A perfect example of our terrible policies happened to me yesterday. A homeless and unemployed stranger stopped me on the street to ask for $8.25 for a train ticket to get to a halfway house in Attleboro, where he had been on a waiting list for two months. He got a call that morning; there was a bed, but he had to get there. He asked for help at a nearby drug treatment referral program, but was turned down because he needed to go outside Boston. Maybe the guy was giving me a clever hustle, but I think he was telling the absurd truth of his situation.

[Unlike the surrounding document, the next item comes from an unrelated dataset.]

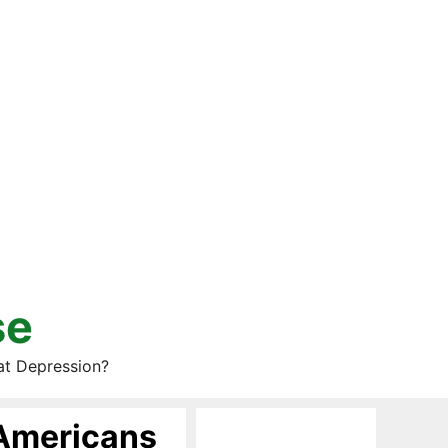
se
at Depression?
Americans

Here are the policy changes I believe we must make to end this scandal:

  1. Complete the transition to individual insurance. About 98 percent of Massachusetts residents are eligible for health insurance that includes coverage for addiction treatment. Individuals with severe addiction and mental illness need significant assistance in getting and staying enrolled, so insurance coverage must come with care advocates who will help consumers who may be homeless, unemployed, and socially isolated.
  2. Integrate addiction, mental illness, and medical treatment around individuals with severe addiction. Telling a patient who is unemployed, homeless, addicted, and mentally ill to go someplace else or to wait weeks for an appointment is malpractice, because the providers know it will not work. We should force consolidation of addiction treatment, mental illness, and medical care providers to coordinate and take care of the most severely ill patients in one place.
  3. Increase insurance payment rates for addiction treatment to a level that meets providers’ costs, draws in new responsible providers, and pays for the required coordination. Very low Medicaid and private insurance payment rates create and perpetuate the shortage of quality treatment.
  4. Reward longer stays in treatment and stop using providers that are unable to successfully retain patients in treatment long enough for it to be effective. Longer time in treatment, inpatient or outpatient, improves outcomes. Research shows that drug treatment for less than 90 days is generally not effective, but very few public or private insurance programs authorize that much treatment now.
  5. Require hospitals, health centers, HMOs, and other primary providers, as a condition of their participation in Medicaid and public employee health programs, to demonstrate that they diagnose all patients with alcohol and drug disease and that they have a clinically sound program that gets individuals the care they need. Today, almost all the major health providers in the commonwealth refuse to provide addiction treatment at any appropriate scale even though many of their patients would have better clinical outcomes if they got treatment.
  6. Stop the revolving door at detoxification programs. Current policy and reimbursement get the patient out the door as soon as he or she is “medically stable,” whether or not the person is connected to, or ready to, enter real addiction treatment. The vast majority of people who leave detox without directly entering and staying in treatment quickly relapse.
  7. Stop arresting people for nonviolent drug offenses and stop putting people back in jail or prison for nonviolent probation violations, which are often related to drug addiction. Our current policies ruin thousands of young lives. Addiction is a disease, not a crime. Drug court programs are fine, but they touch only a tiny proportion of the people in the criminal justice system who need treatment. Empty and close a few jails and we will have plenty of money to help people get and stay healthy.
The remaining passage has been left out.